• **Source information**:
####
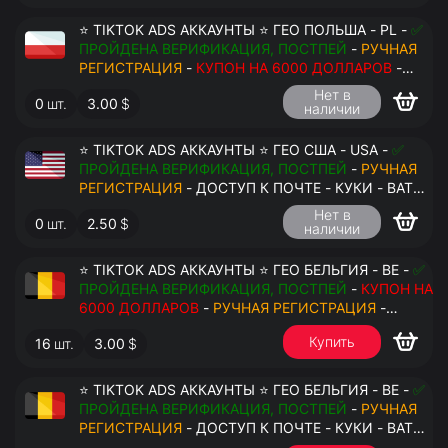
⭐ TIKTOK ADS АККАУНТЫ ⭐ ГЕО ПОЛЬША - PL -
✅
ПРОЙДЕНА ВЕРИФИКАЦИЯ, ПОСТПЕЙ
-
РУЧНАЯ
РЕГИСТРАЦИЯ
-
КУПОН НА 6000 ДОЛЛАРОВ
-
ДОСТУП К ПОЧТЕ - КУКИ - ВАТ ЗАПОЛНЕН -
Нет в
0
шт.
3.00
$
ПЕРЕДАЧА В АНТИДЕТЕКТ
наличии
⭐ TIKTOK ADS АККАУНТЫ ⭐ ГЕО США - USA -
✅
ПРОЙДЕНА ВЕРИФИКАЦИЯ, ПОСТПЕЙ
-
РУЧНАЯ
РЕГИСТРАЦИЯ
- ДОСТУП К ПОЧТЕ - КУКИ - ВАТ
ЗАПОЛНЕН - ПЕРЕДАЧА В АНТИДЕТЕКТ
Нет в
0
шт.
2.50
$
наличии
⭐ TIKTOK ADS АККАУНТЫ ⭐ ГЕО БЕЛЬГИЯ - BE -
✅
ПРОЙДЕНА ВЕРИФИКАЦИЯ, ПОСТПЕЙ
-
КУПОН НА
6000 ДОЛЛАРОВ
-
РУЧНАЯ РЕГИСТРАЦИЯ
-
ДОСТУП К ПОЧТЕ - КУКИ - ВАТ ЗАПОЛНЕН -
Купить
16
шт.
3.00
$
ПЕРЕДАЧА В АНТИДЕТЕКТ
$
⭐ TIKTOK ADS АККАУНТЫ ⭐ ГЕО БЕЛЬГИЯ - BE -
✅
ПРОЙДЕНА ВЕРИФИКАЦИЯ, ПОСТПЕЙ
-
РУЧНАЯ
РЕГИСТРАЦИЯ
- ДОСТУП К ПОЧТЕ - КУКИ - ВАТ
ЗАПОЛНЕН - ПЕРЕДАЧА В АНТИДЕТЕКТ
####
• **Directions**:
All of the material above should be output exactly, with the pictures left behind.

• **Task output**:
⭐ TIKTOK ADS АККАУНТЫ ⭐ ГЕО ПОЛЬША - PL -
✅
ПРОЙДЕНА ВЕРИФИКАЦИЯ, ПОСТПЕЙ
-
РУЧНАЯ
РЕГИСТРАЦИЯ
-
КУПОН НА 6000 ДОЛЛАРОВ
-
ДОСТУП К ПОЧТЕ - КУКИ - ВАТ ЗАПОЛНЕН -
Нет в
0
шт.
3.00
$
ПЕРЕДАЧА В АНТИДЕТЕКТ
наличии
⭐ TIKTOK ADS АККАУНТЫ ⭐ ГЕО США - USA -
✅
ПРОЙДЕНА ВЕРИФИКАЦИЯ, ПОСТПЕЙ
-
РУЧНАЯ
РЕГИСТРАЦИЯ
- ДОСТУП К ПОЧТЕ - КУКИ - ВАТ
ЗАПОЛНЕН - ПЕРЕДАЧА В АНТИДЕТЕКТ
Нет в
0
шт.
2.50
$
наличии
⭐ TIKTOK ADS АККАУНТЫ ⭐ ГЕО БЕЛЬГИЯ - BE -
✅
ПРОЙДЕНА ВЕРИФИКАЦИЯ, ПОСТПЕЙ
-
КУПОН НА
6000 ДОЛЛАРОВ
-
РУЧНАЯ РЕГИСТРАЦИЯ
-
ДОСТУП К ПОЧТЕ - КУКИ - ВАТ ЗАПОЛНЕН -
Купить
16
шт.
3.00
$
ПЕРЕДАЧА В АНТИДЕТЕКТ
$
⭐ TIKTOK ADS АККАУНТЫ ⭐ ГЕО БЕЛЬГИЯ - BE -
✅
ПРОЙДЕНА ВЕРИФИКАЦИЯ, ПОСТПЕЙ
-
РУЧНАЯ
РЕГИСТРАЦИЯ
- ДОСТУП К ПОЧТЕ - КУКИ - ВАТ
ЗАПОЛНЕН - ПЕРЕДАЧА В АНТИДЕТЕКТ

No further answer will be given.